NASA has officially announced that its $1 billion Juno mission is getting a critical life extension to study planet Jupiter. Instead of being crashed into the planet's cloud tops next month, Juno will fly until at least July 2021, according to a press release issued on Thursday by the Southwest Research Institute, which operates the pinwheel-shaped, tennis-court-size robot.

Business Insider reported on Monday that Juno's mission would be extended. The probe has orbited Jupiter since July 2015, but engine trouble forced scientists to collect data about four times more slowly than they'd originally hoped.

"Juno needs more time to gather our planned scientific measurements," Scott Bolton, the Juno mission's leader and a planetary scientist at the SwRI, told Gizmodo on Tuesday.

Ever since arriving at Jupiter, the $1 billion mission has peeled back the giant planet's thick cloud layers, searched for an elusive core, and returned dazzling images of colossal storms and chaotic cloud bands. But all good things must come to an end, and Juno is no exception. NASA planned to destroy its robot by plunging it into Jupiter's clouds sometime after July 2018. The rationale is similar to the Cassini probe's recent demise: 

Jupiter's icy moon Europa may be habitable to alien life, so carefully and deliberately ending the mission will keep Juno from crashing into that moon. This will in turn keep Europa's ocean — which may have twice as much water as exists on Earth — from getting contaminated by any earthly microbes stuck to Juno.

Now that Juno can fly through July 2021 (and scientific work is funded through September 2022), scientists have a chance to complete the mission's main goal: mapping Jupiter's magnetic and gravitational fields in exhausting detail.

Spending too much time in Jupiter's powerful radiation field can damage sensitive electronics. As a result, Juno orbits the planet on a highly elliptical path that regularly zooms it at 130,000 mph over the cloud tops for detailed observations — a maneuver called a perijove.

Each perijove helps protect Juno from harm while enabling it to build a global, slice-by-slice map of Jupiter using a suite of scientific instruments. Tools record data about the planet's gravitational field, magnetism, brilliant auroras, and lightning.

But due to lingering trouble with Juno's propulsion system, the team would only have completed 14 of the 32 perijoves that it needs to finish mapping Jupiter by July 2018, the mission's prior end date.

When Juno arrived in July 2016, mission managers had the spacecraft orbit Jupiter once every 53.5 days. In October 2016, they planned to fire up the probe's engines and speed Juno's orbits to once every 14 days — until the team discovered some sticky valves in the engine system's plumbing.
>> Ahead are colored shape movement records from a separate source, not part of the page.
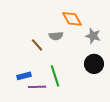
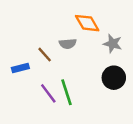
blue rectangle: (24, 76) -> (20, 68), moved
purple line: (37, 87) -> (48, 93), moved, turned 54

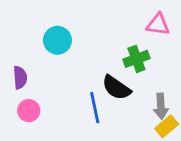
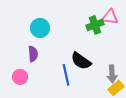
green cross: (136, 59) -> (95, 25), moved
purple semicircle: (20, 78) -> (33, 54), moved

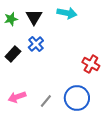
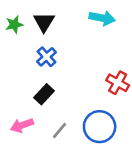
cyan arrow: (67, 13) -> (102, 18), moved
black rectangle: (13, 54) -> (44, 94), moved

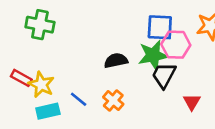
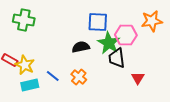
blue square: (160, 27) -> (98, 22), moved
green star: (153, 55) -> (109, 43), turned -30
black trapezoid: (164, 75) -> (117, 58), turned -35

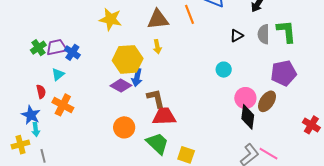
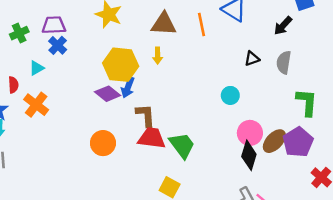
green L-shape: (286, 31) -> (307, 102), moved
purple trapezoid: (57, 47) -> (54, 25), moved
purple pentagon: (284, 73) -> (298, 142), moved, turned -30
green trapezoid: (157, 143) -> (182, 145), moved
NASA ultimately played it safe by not using the engines to achieve shorter orbits, delaying Juno's mapping pace nearly four-fold.

"During a thorough review, we looked at multiple scenarios that would place Juno in a shorter-period orbit, but there was concern that another main engine burn could result in a less-than-desirable orbit," Rick Nybakken, Juno's project manager at NASA's Jet Propulsion Laboratory, said in a 2017 press release. "The bottom line is a burn represented a risk to completion of Juno's science objectives."
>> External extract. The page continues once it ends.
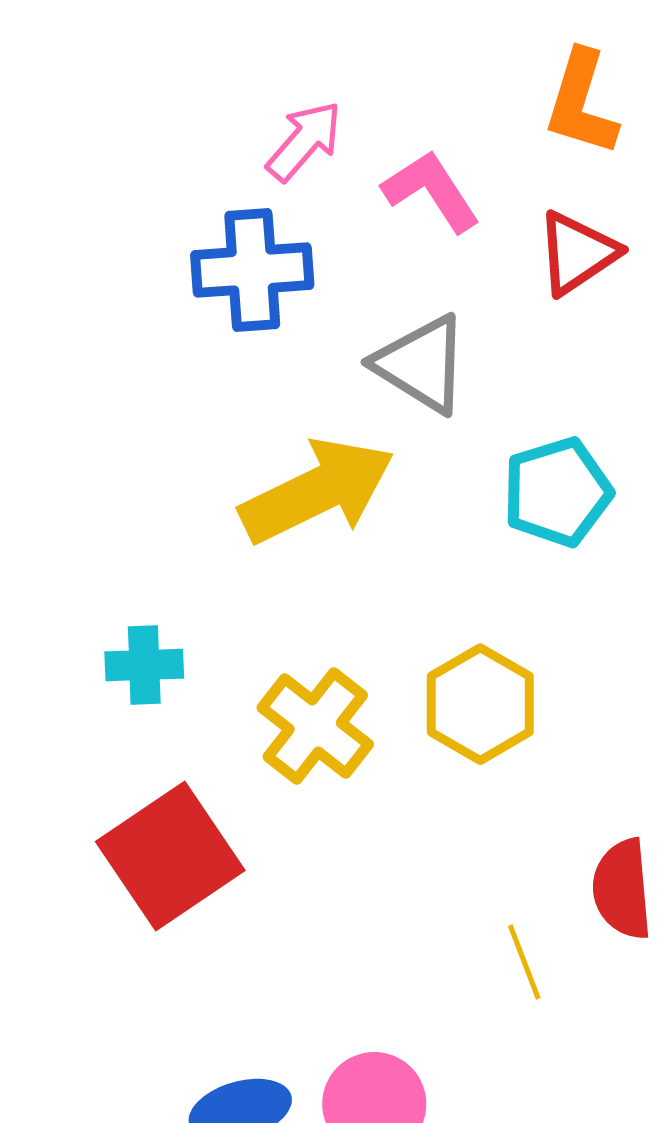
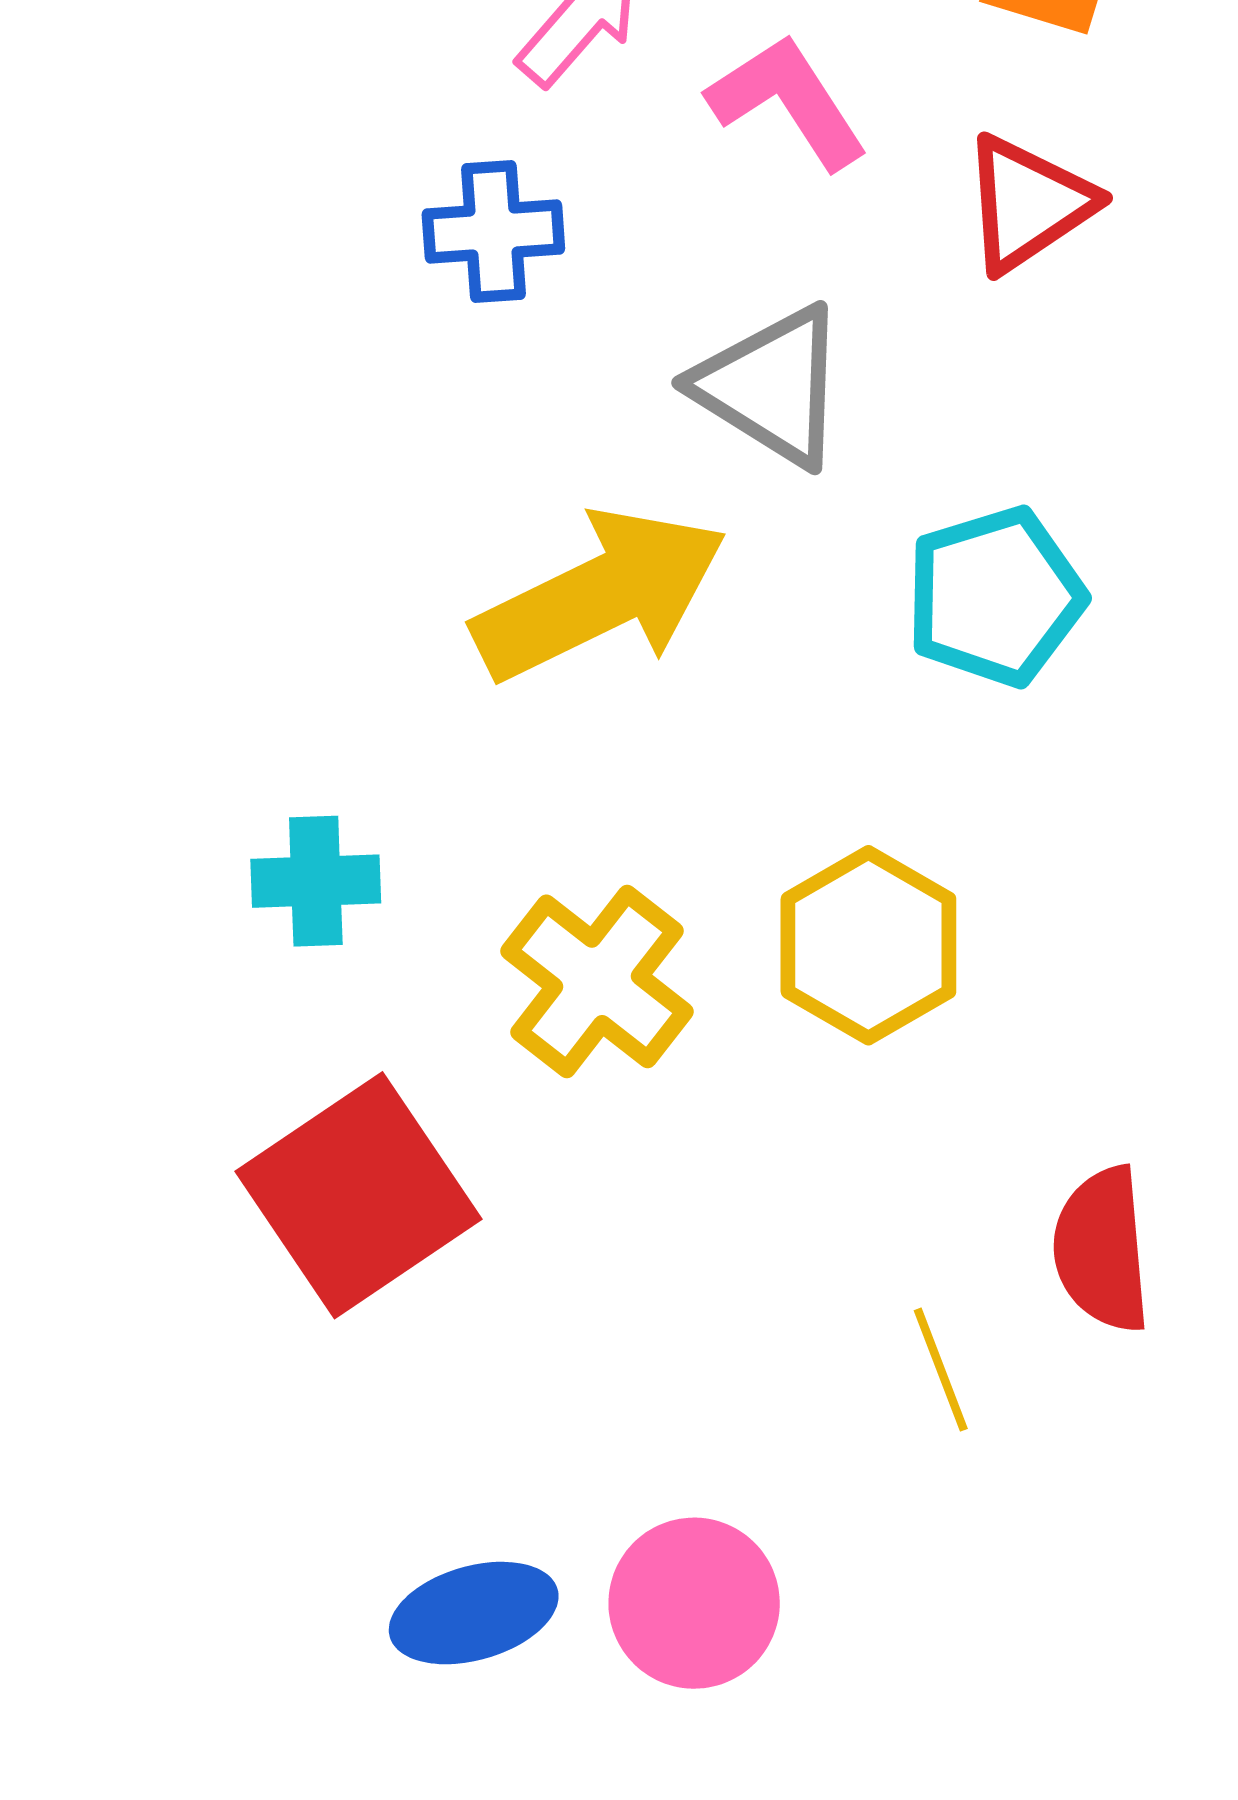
blue cross: (252, 270) -> (493, 231), size x0.7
The Juno mission leaders received a memo authorizing the extension in mid-May. That decision will help scientists construct a detailed map of Jupiter's gravitational field. That data may reveal what is going on deep inside the giant yet mysterious world.
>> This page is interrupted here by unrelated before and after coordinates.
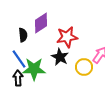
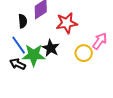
black star: (60, 57) -> (51, 48), moved
black arrow: (18, 78) -> (18, 64), turned -63

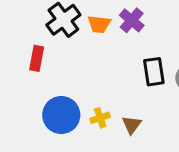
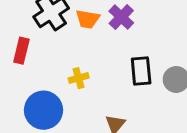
yellow cross: (100, 118) -> (79, 78), moved

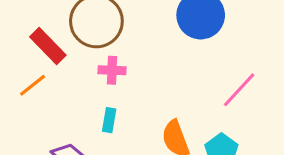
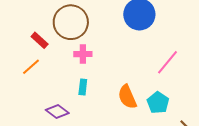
red rectangle: (48, 46) -> (40, 40), size x0.7

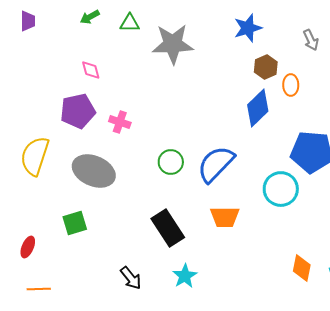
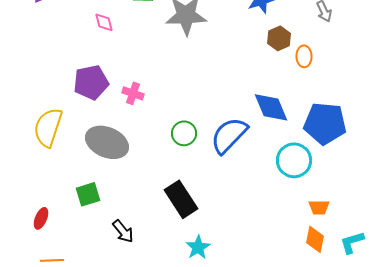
pink diamond: (91, 70) -> (104, 22), moved
blue diamond: (258, 108) -> (271, 107), moved, turned -69
orange trapezoid: (225, 217) -> (319, 207), moved, size x0.7
black arrow: (131, 278) -> (123, 231), moved

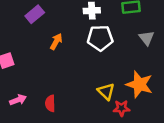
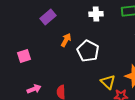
white pentagon: (100, 38) -> (88, 51), moved, turned 30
"It is very exciting for us to be able to complete the mission pretty much as it was originally proposed, except with longer orbits," Frederic Allegrini, a staff scientist at Southwest Research Institute who works on the Juno mission, told Business Insider on Monday.

If Juno stays operational and productive over the next few years, NASA might again decide to keep flying the probe around Jupiter beyond July 2021.